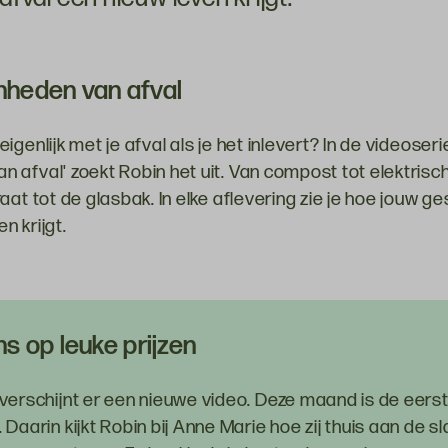
nheden van afval
igenlijk met je afval als je het inlevert? In de videoseri
 afval' zoekt Robin het uit. Van compost tot elektris
aat tot de glasbak. In elke aflevering zie je hoe jouw g
n krijgt.
s op leuke prijzen
verschijnt er een nieuwe video. Deze maand is de eers
Daarin kijkt Robin bij Anne Marie hoe zij thuis aan de sl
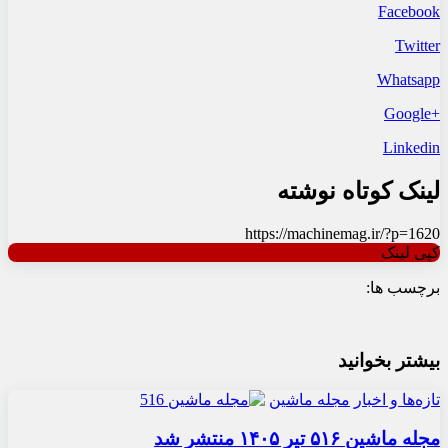
Facebook
Twitter
Whatsapp
+Google
Linkedin
لینک کوتاه نوشته
https://machinemag.ir/?p=1620
کپی لینک
برچسب ها:
بیشتر بخوانید
تازه‌ها و اخبار
مجله ماشین
مجله ماشین ۵۱۶ تیر ۱۴۰۵ منتشر شد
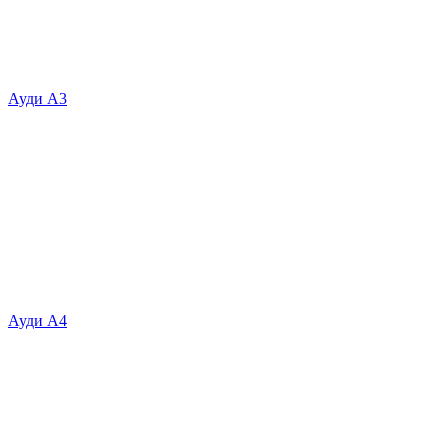
Ауди А3
Ауди А4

* [ABOUT THIS EXERCISE] Print the listing exactly, pictures excluded.

* [SOLUTION TO THIS TASK]
nheden van afval
igenlijk met je afval als je het inlevert? In de videoseri
 afval' zoekt Robin het uit. Van compost tot elektris
aat tot de glasbak. In elke aflevering zie je hoe jouw g
n krijgt.
s op leuke prijzen
verschijnt er een nieuwe video. Deze maand is de eers
Daarin kijkt Robin bij Anne Marie hoe zij thuis aan de sl
Facebook
Twitter
Whatsapp
+Google
Linkedin
لینک کوتاه نوشته
https://machinemag.ir/?p=1620
کپی لینک
برچسب ها:
بیشتر بخوانید
تازه‌ها و اخبار
مجله ماشین
مجله ماشین ۵۱۶ تیر ۱۴۰۵ منتشر شد
Ауди А3
Ауди А4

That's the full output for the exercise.